The purpose of this survey, according to the American College of Gastroenterology, American Gastroenterological Association, and American Society for Gastrointestinal Endoscopy, would be to gather data "so that these services can be appropriately valued and utilized by physicians who wish to provide coordinated care management services to those elderly, frail, and complex patients who require a village of health care professionals to coordinate and optimize their care."
Services incident to physicians' services. CMS did not change its stance on CPT code 99211 being the highest level of evaluation and management (E&M) visit paid to a physician for services furnished by a pharmacist incident to that physician’s service.
A CMS spokesperson stated that for Medicare Part B payments, "The highest level that can be paid to the physician for auxiliary services, such as those services furnished by a pharmacist incident to a physician [service], is a Level 1 E&M visit (CPT code 99211), which would be paid at 100% of the rate."

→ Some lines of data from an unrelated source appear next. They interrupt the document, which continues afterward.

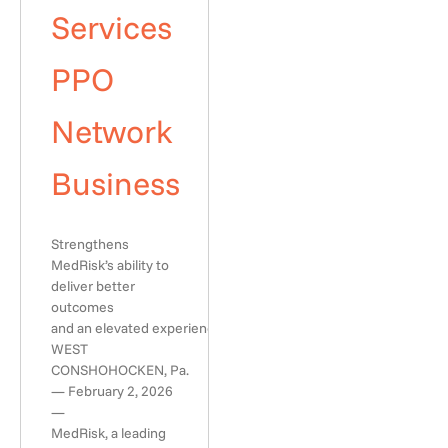
Services
PPO
Network
Business
Strengthens
MedRisk’s ability to
deliver better
outcomes
and an elevated experience
WEST
CONSHOHOCKEN, Pa.
— February 2, 2026
—
MedRisk, a leading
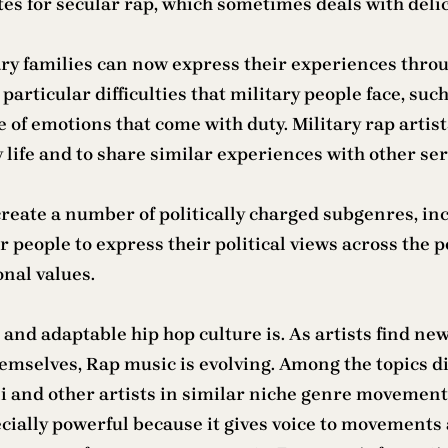
utes for secular rap, which sometimes deals with deli
ary families can now express their experiences throu
articular difficulties that military people face, suc
ge of emotions that come with duty. Military rap artis
y life and to share similar experiences with other s
reate a number of politically charged subgenres, inc
people to express their political views across the pol
onal values.
nd adaptable hip hop culture is. As artists find ne
hemselves, Rap music is evolving. Among the topics d
toli and other artists in similar niche genre moveme
pecially powerful because it gives voice to movemen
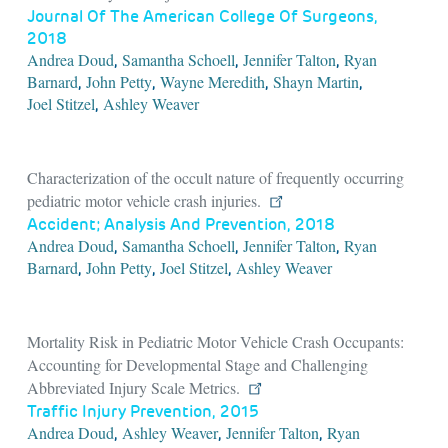
Journal Of The American College Of Surgeons,
2018
Andrea Doud
Samantha Schoell
Jennifer Talton
Ryan
,
,
,
Barnard
John Petty
Wayne Meredith
Shayn Martin
,
,
,
,
Joel Stitzel
Ashley Weaver
,
Characterization of the occult nature of frequently occurring
pediatric motor vehicle crash injuries.
Accident; Analysis And Prevention, 2018
Andrea Doud
Samantha Schoell
Jennifer Talton
Ryan
,
,
,
Barnard
John Petty
Joel Stitzel
Ashley Weaver
,
,
,
Mortality Risk in Pediatric Motor Vehicle Crash Occupants:
Accounting for Developmental Stage and Challenging
Abbreviated Injury Scale Metrics.
Traffic Injury Prevention, 2015
Andrea Doud
Ashley Weaver
Jennifer Talton
Ryan
,
,
,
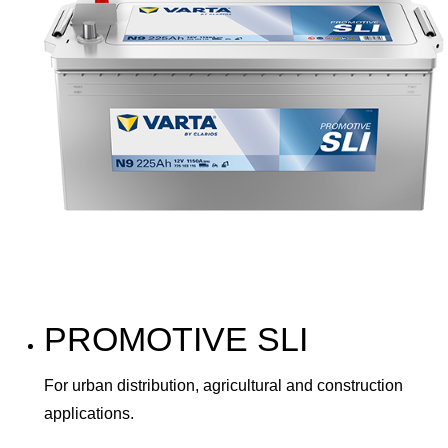
PROMOTIVE SLI
For urban distribution, agricultural and construction
applications.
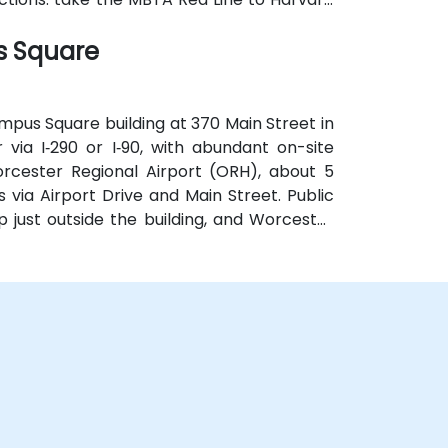
the square, providing effortless access for
s Square
mpus Square building at 370 Main Street in
via I‑290 or I‑90, with abundant on-site
rcester Regional Airport (ORH), about 5
s via Airport Drive and Main Street. Public
p just outside the building, and Worcester
k, allowing easy access without a car.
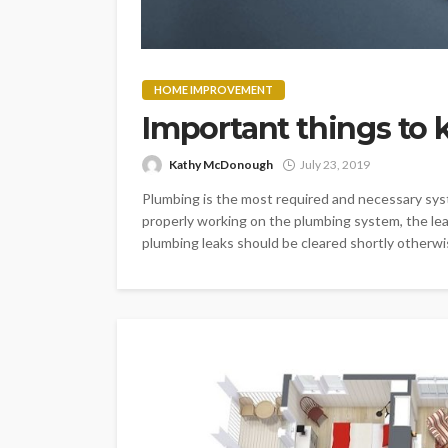
HOME IMPROVEMENT
Important things to
Kathy McDonough
July 23, 2019
Plumbing is the most required and necessary syste
properly working on the plumbing system, the le
plumbing leaks should be cleared shortly otherwise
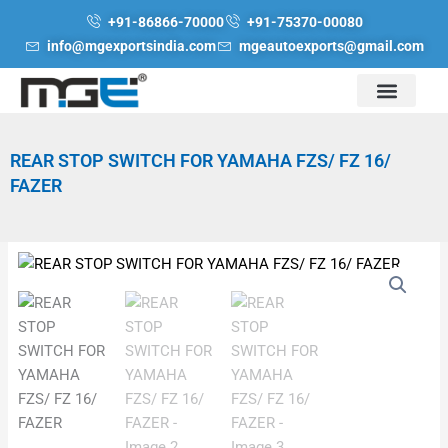
Skip
+91-86866-70000
+91-75370-00080
to
info@mgexportsindia.com
mgeautoexports@gmail.com
content
REAR STOP SWITCH FOR YAMAHA FZS/ FZ 16/
FAZER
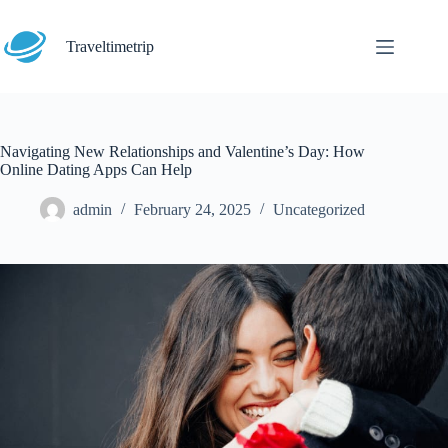
Skip
to
content
Traveltimetrip
Navigating New Relationships and Valentine’s Day: How
Online Dating Apps Can Help
admin
February 24, 2025
Uncategorized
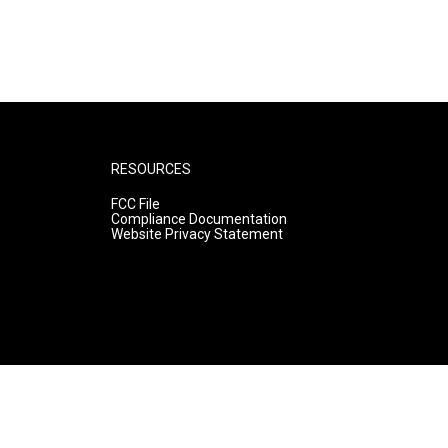
RESOURCES
FCC File
Compliance Documentation
Website Privacy Statement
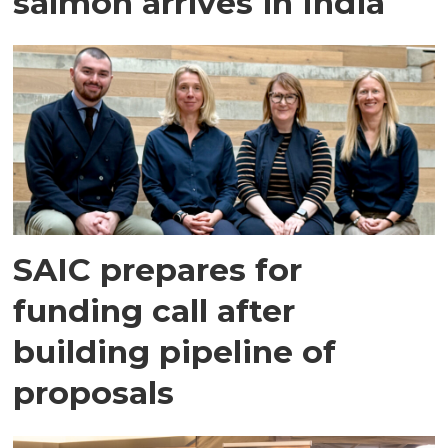
salmon arrives in India
SAIC prepares for
funding call after
building pipeline of
proposals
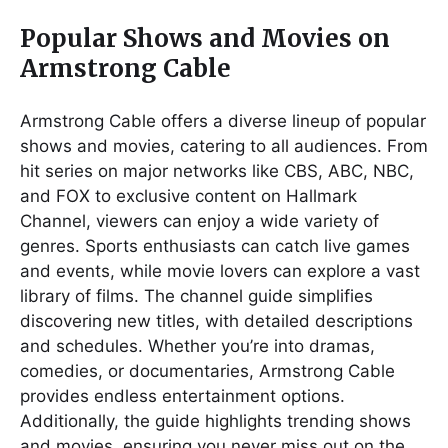
Popular Shows and Movies on
Armstrong Cable
Armstrong Cable offers a diverse lineup of popular
shows and movies, catering to all audiences. From
hit series on major networks like CBS, ABC, NBC,
and FOX to exclusive content on Hallmark
Channel, viewers can enjoy a wide variety of
genres. Sports enthusiasts can catch live games
and events, while movie lovers can explore a vast
library of films. The channel guide simplifies
discovering new titles, with detailed descriptions
and schedules. Whether you’re into dramas,
comedies, or documentaries, Armstrong Cable
provides endless entertainment options.
Additionally, the guide highlights trending shows
and movies, ensuring you never miss out on the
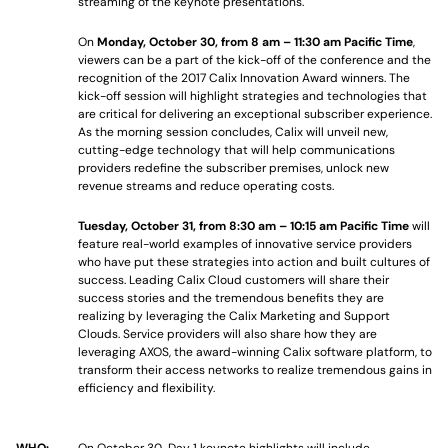
streaming of the keynote presentations.
On
Monday, October 30, from 8 am – 11:30 am Pacific Time
,
viewers can be a part of the kick-off of the conference and the
recognition of the 2017 Calix Innovation Award winners. The
kick-off session will highlight strategies and technologies that
are critical for delivering an exceptional subscriber experience.
As the morning session concludes, Calix will unveil new,
cutting-edge technology that will help communications
providers redefine the subscriber premises, unlock new
revenue streams and reduce operating costs.
Tuesday, October 31, from 8:30 am – 10:15 am Pacific Time
will
feature real-world examples of innovative service providers
who have put these strategies into action and built cultures of
success. Leading Calix Cloud customers will share their
success stories and the tremendous benefits they are
realizing by leveraging the Calix Marketing and Support
Clouds. Service providers will also share how they are
leveraging AXOS, the award-winning Calix software platform, to
transform their access networks to realize tremendous gains in
efficiency and flexibility.
WHO:
On October 30
,
Day 1 keynote highlights will include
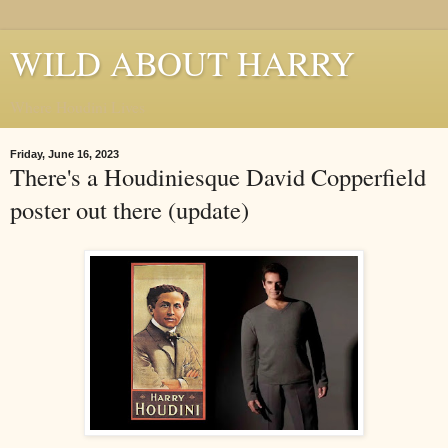
WILD ABOUT HARRY
Where Houdini Lives
Friday, June 16, 2023
There's a Houdiniesque David Copperfield
poster out there (update)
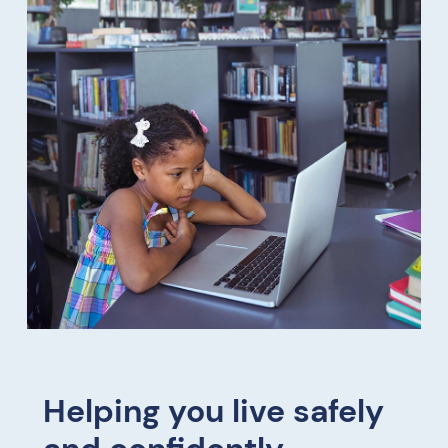
Helping you live safely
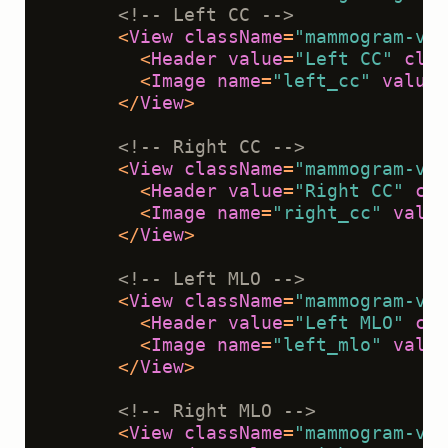
<!-- Left CC -->
<
View
className
=
"mammogram-vie
<
Header
value
=
"Left CC"
clas
<
Image
name
=
"left_cc"
value
=
</
View
>
<!-- Right CC -->
<
View
className
=
"mammogram-vie
<
Header
value
=
"Right CC"
cla
<
Image
name
=
"right_cc"
value
</
View
>
<!-- Left MLO -->
<
View
className
=
"mammogram-vie
<
Header
value
=
"Left MLO"
cla
<
Image
name
=
"left_mlo"
value
</
View
>
<!-- Right MLO -->
<
View
className
=
"mammogram-vie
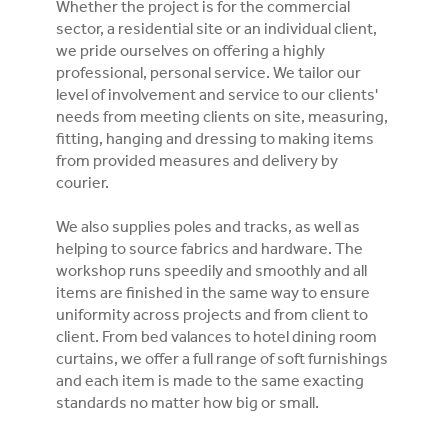
Whether the project is for the commercial
sector, a residential site or an individual client,
we pride ourselves on offering a highly
professional, personal service. We tailor our
level of involvement and service to our clients'
needs from meeting clients on site, measuring,
fitting, hanging and dressing to making items
from provided measures and delivery by
courier.
We also supplies poles and tracks, as well as
helping to source fabrics and hardware. The
workshop runs speedily and smoothly and all
items are finished in the same way to ensure
uniformity across projects and from client to
client. From bed valances to hotel dining room
curtains, we offer a full range of soft furnishings
and each item is made to the same exacting
standards no matter how big or small.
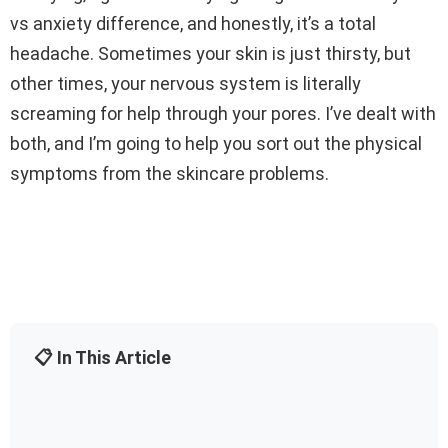
vs anxiety difference, and honestly, it’s a total
headache. Sometimes your skin is just thirsty, but
other times, your nervous system is literally
screaming for help through your pores. I’ve dealt with
both, and I’m going to help you sort out the physical
symptoms from the skincare problems.
📋 In This Article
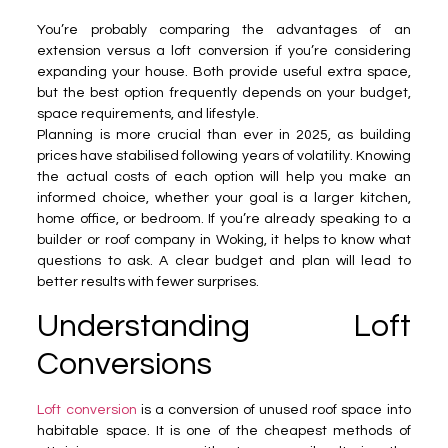
You’re probably comparing the advantages of an
extension versus a loft conversion if you’re considering
expanding your house. Both provide useful extra space,
but the best option frequently depends on your budget,
space requirements, and lifestyle.
Planning is more crucial than ever in 2025, as building
prices have stabilised following years of volatility. Knowing
the actual costs of each option will help you make an
informed choice, whether your goal is a larger kitchen,
home office, or bedroom. If you’re already speaking to a
builder or roof company in Woking, it helps to know what
questions to ask. A clear budget and plan will lead to
better results with fewer surprises.
Understanding Loft
Conversions
Loft conversion
is a conversion of unused roof space into
habitable space. It is one of the cheapest methods of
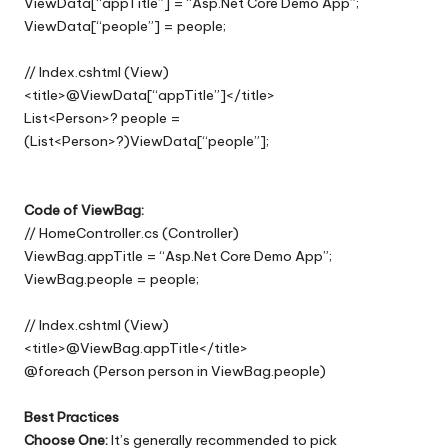
ViewData[“appTitle”] = “Asp.Net Core Demo App”;
ViewData[“people”] = people;
// Index.cshtml (View)
<title>@ViewData[“appTitle”]</title>
List<Person>? people =
(List<Person>?)ViewData[“people”];
Code of ViewBag:
// HomeController.cs (Controller)
ViewBag.appTitle = “Asp.Net Core Demo App”;
ViewBag.people = people;
// Index.cshtml (View)
<title>@ViewBag.appTitle</title>
@foreach (Person person in ViewBag.people)
Best Practices
Choose One:
It’s generally recommended to pick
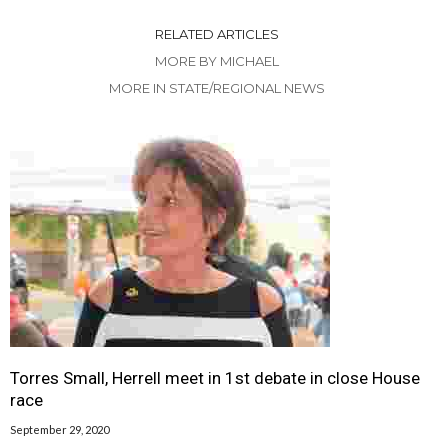
RELATED ARTICLES
MORE BY MICHAEL
MORE IN STATE/REGIONAL NEWS
Torres Small, Herrell meet in 1st debate in close House
race
September 29, 2020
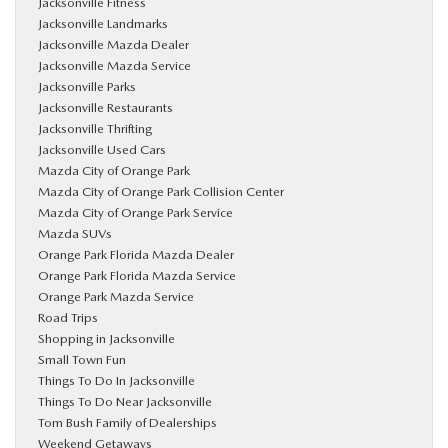
Jacksonville Fitness
Jacksonville Landmarks
Jacksonville Mazda Dealer
Jacksonville Mazda Service
Jacksonville Parks
Jacksonville Restaurants
Jacksonville Thrifting
Jacksonville Used Cars
Mazda City of Orange Park
Mazda City of Orange Park Collision Center
Mazda City of Orange Park Service
Mazda SUVs
Orange Park Florida Mazda Dealer
Orange Park Florida Mazda Service
Orange Park Mazda Service
Road Trips
Shopping in Jacksonville
Small Town Fun
Things To Do In Jacksonville
Things To Do Near Jacksonville
Tom Bush Family of Dealerships
Weekend Getaways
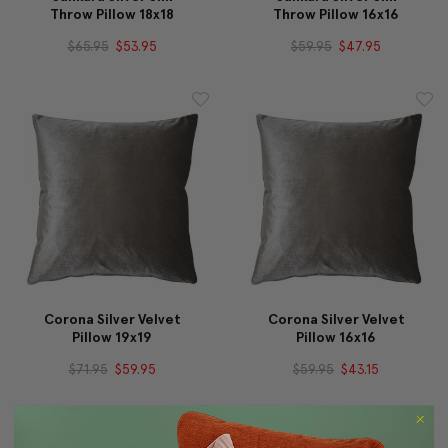
Throw Pillow 18x18
Throw Pillow 16x16
$65.95
$53.95
$59.95
$47.95
Corona Silver Velvet
Corona Silver Velvet
Pillow 19x19
Pillow 16x16
$71.95
$59.95
$59.95
$43.15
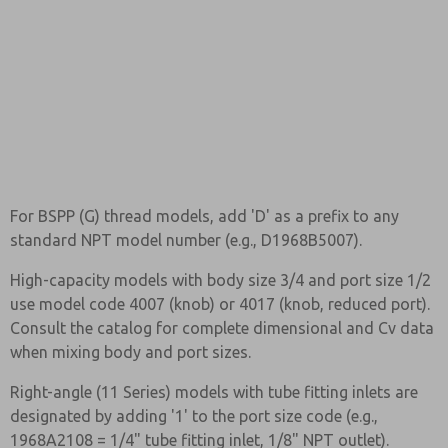
For BSPP (G) thread models, add 'D' as a prefix to any
standard NPT model number (e.g., D1968B5007).
High-capacity models with body size 3/4 and port size 1/2
use model code 4007 (knob) or 4017 (knob, reduced port).
Consult the catalog for complete dimensional and Cv data
when mixing body and port sizes.
Right-angle (11 Series) models with tube fitting inlets are
designated by adding '1' to the port size code (e.g.,
1968A2108 = 1/4" tube fitting inlet, 1/8" NPT outlet).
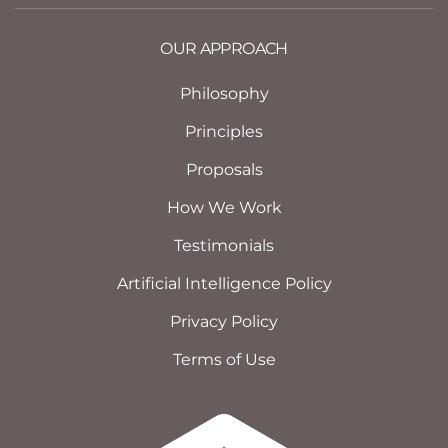
OUR APPROACH
Philosophy
Principles
Proposals
How We Work
Testimonials
Artificial Intelligence Policy
Privacy Policy
Terms of Use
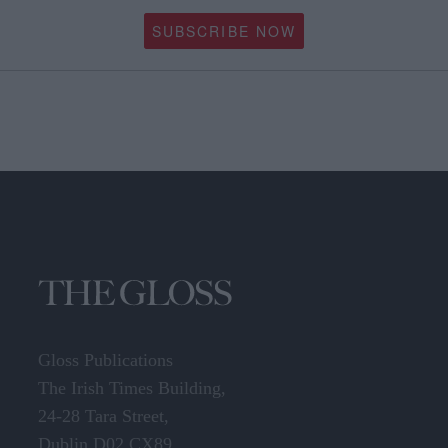
All the usual great, glossy content of our large-format magazine in a
neater style delivered to your door.
SUBSCRIBE NOW
Gloss Publications
The Irish Times Building,
24-28 Tara Street,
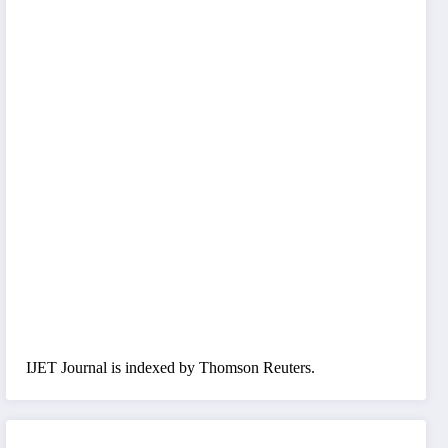
IJET Journal is indexed by Thomson Reuters.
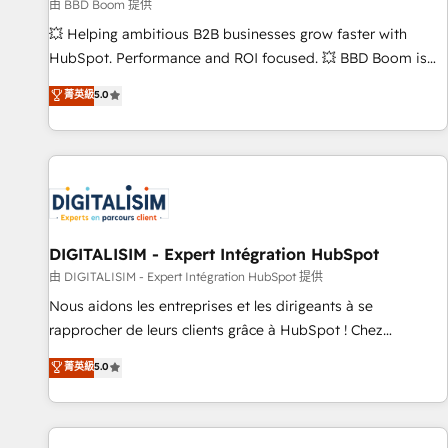
création de sites internet de conversion qui transforment
由 BBD Boom 提供
les visiteurs en opportunités d'affaires ➤ La mise en place
💥 Helping ambitious B2B businesses grow faster with
de stratégies d'acquisition marketing (SEO, SEA, inbound,
HubSpot. Performance and ROI focused. 💥 BBD Boom is
automatisation marketing, ABM, IA, emailing) Informations
the HubSpot partner that can help you to HubSpot Better.
菁英級
5.0
clés : - 10 ans d'expérience - 100+ intégrations CRM
We work with your teams to solve all your HubSpot
HubSpot réussies - 40 experts conseil - 150 certifications
challenges and improve user adoption, sales process and
HubSpot cumulées
marketing results. Services 📚 Onboarding your team to
HubSpot for the first time 🔧 Designing and optimising your
HubSpot set-up for better results 🌐 Website design and
build using HubSpot 🔌 Integrating HubSpot with other
systems 🎓 Training your teams to be HubSpot pros 📊
DIGITALISIM - Expert Intégration HubSpot
Lead generation services using HubSpot Why us? - SIX
由 DIGITALISIM - Expert Intégration HubSpot 提供
HubSpot Accreditations - awarded by HubSpot after a
Nous aidons les entreprises et les dirigeants à se
rigorous process for CRM, Solutions Architecture,
rapprocher de leurs clients grâce à HubSpot ! Chez
Onboarding , Data Migration, Custom Integration & Platform
DIGITALISIM, nous avons l'intime conviction que la réussite
菁英級
5.0
Enablement -Onboarded over 500 businesses to HubSpot -
des entreprises passe par l’innovation web, le marketing
Top 1% of partners worldwide -In-house team of 25+
digital, et la relation client ! C'est pourquoi, nos experts sont
experts Contact us today to help you get more from your
à la fois capables de gérer votre projet de création de site
investment in HubSpot. www.bbdboom.com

The spokesperson cited the Medicare Claims Processing Manual, chapter 12, section 30.6.4: "When evaluation and management services are furnished incident to a physician's service by a nonphysician employee of the physician, not as part of a physician service, the physician bills code 99211 for the service."
Pharmacists who speak with a physician practice's billing personnel about incident-to services, said Gloria Sachdev, a consultant who teaches at Purdue University College of Pharmacy in Indiana, must use the appropriate lingo.
"Make sure you say, 'I'm going to be functioning as auxiliary personnel, I will meet all the incident-to criteria, here they are,'" she said.
That type of statement, Sachdev explained, suggests to billing personnel that a pharmacist wants the practice to bill an E&M code and not an MTM code.
An E&M code is associated with a payment from Medicare, whereas an MTM code is not.